Timber slats forming the seat have been reconstructed. The style of the fence above the surrounding wall has changed since the seat's construction. However, together with the adjacent shady jacaranda tree, the fence and seat combine to create a picturesque resting spot for passing pedestrians.

== Heritage listing ==
Pilot Officer Geoffrey Lloyd Wells Memorial Seat was listed on the Queensland Heritage Register on 21 October 1992 having satisfied the following criteria.

The place is important in demonstrating the evolution or pattern of Queensland's history.

It is illustrative of the sustained tradition of memorialising the war dead, which had been established in Queensland at the turn of the 20th century with the South African War of 1899–1902, and popularised during and immediately following the First World War (1914–1918).

The place demonstrates rare, uncommon or endangered aspects of Queensland's cultural heritage.

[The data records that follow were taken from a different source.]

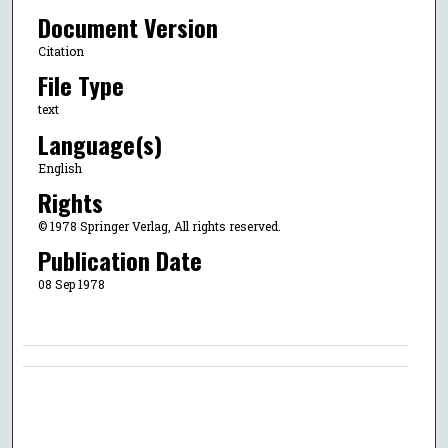
Document Version
Citation
File Type
text
Language(s)
English
Rights
© 1978 Springer Verlag, All rights reserved.
Publication Date
08 Sep 1978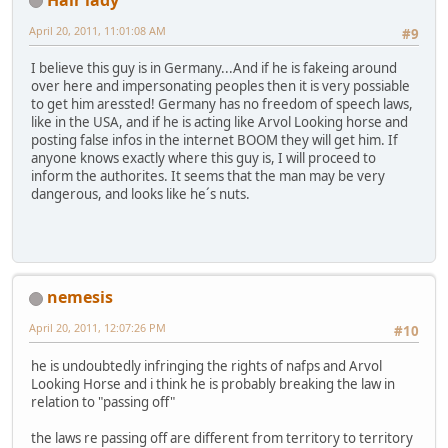
April 20, 2011, 11:01:08 AM
#9
I believe this guy is in Germany...And if he is fakeing around
over here and impersonating peoples then it is very possiable
to get him aressted! Germany has no freedom of speech laws,
like in the USA, and if he is acting like Arvol Looking horse and
posting false infos in the internet BOOM they will get him. If
anyone knows exactly where this guy is, I will proceed to
inform the authorites. It seems that the man may be very
dangerous, and looks like he´s nuts.
nemesis
April 20, 2011, 12:07:26 PM
#10
he is undoubtedly infringing the rights of nafps and Arvol
Looking Horse and i think he is probably breaking the law in
relation to "passing off"
the laws re passing off are different from territory to territory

The Pilot Officer Geoffrey Lloyd Wells Memorial Seat at Taringa is a rare private memorial erected for public benefit.

The place is important in demonstrating the principal characteristics of a particular class of cultural places.

It is illustrative of the sustained tradition of memorialising the war dead, which had been established in Queensland at the turn of the 20th century with the South African War of 1899–1902, and popularised during and immediately following the First World War (1914–1918).

The place is important because of its aesthetic significance.

It makes an original and attractive contribution to the streetscape, and is significant as an unusual form of war memorial.